Y es precisamente lo que la Iglesia celebra, desde el siglo IV, todos los 22 de febrero -este año coincidente con el Miércoles de Cenizas- como la Fiesta de la Cátedra de Pedro, dando gracias a Dios por la misión encomendada al Apóstol San Pedro y sus sucesores, recordando a quien fuera elegido por Cristo para ser la “roca” sobre la cual edificó la Iglesia (Mt 16, 18). Desde la Iglesia naciente, pasando por Antioquía, su primer centro evangelizador, hasta que la Providencia llevó a Pedro a Roma, quedó esta sede como la de los sucesores y “cátedra” de su obispo, representando al apóstol que Cristo encomendó apacentar su rebaño (Jn 21, 15-19). Cátedra que “representa no solo su servicio a la comunidad romana sino también su misión de guía de todo el pueblo de Dios” (Benedicto XVI, Audiencia 22-2-2006). La podemos ver reflejada, en el ábside de la Basílica de San Pedro en monumento del artista Bernini: un gran trono de bronce, sostenido por imágenes de dos grandes doctores de Occidente: San Agustín y San Ambrosio, y de dos de Oriente: San Juan Crisóstomo y San Atanasio.

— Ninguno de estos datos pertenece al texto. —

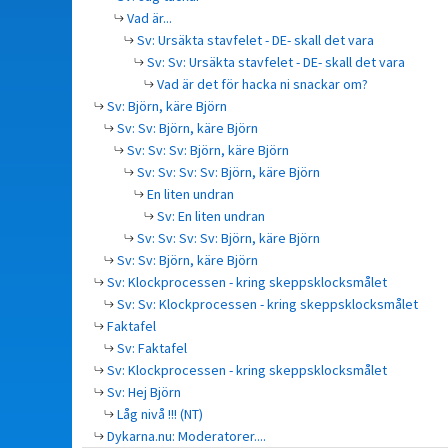
Vad är...
Sv: Ursäkta stavfelet - DE- skall det vara
Sv: Sv: Ursäkta stavfelet - DE- skall det vara
Vad är det för hacka ni snackar om?
Sv: Björn, käre Björn
Sv: Sv: Björn, käre Björn
Sv: Sv: Sv: Björn, käre Björn
Sv: Sv: Sv: Sv: Björn, käre Björn
En liten undran
Sv: En liten undran
Sv: Sv: Sv: Sv: Björn, käre Björn
Sv: Sv: Björn, käre Björn
Sv: Klockprocessen - kring skeppsklocksmålet
Sv: Sv: Klockprocessen - kring skeppsklocksmålet
Faktafel
Sv: Faktafel
Sv: Klockprocessen - kring skeppsklocksmålet
Sv: Hej Björn
Låg nivå !!! (NT)
Dykarna.nu: Moderatorer....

“La Iglesia, y en ella Cristo, sufre también hoy. En ella Cristo sigue siendo escarnecido y golpeado. Siempre de nuevo se sigue intentando arrojarlo fuera del mundo. Siempre de nuevo la pequeña barca de la Iglesia es sacudida por el viento de las ideologías, que con sus aguas penetran en ella y parecen condenarla a hundirse. Sin embargo, precisamente en la Iglesia que sufre, Cristo sale victorioso. A pesar de todo, la fe en él se fortalece siempre de nuevo” (Ídem, 29-6-2006).
Recemos por todos los que sufren las confusiones de este tiempo, confiando en la promesa a la Iglesia edificada sobre Pedro: “el poder del infierno no la derrotará” (Mt 16, 18).
(Publicado originalmente en La Prensa Gráfica de El Salvador, 19-2-2023).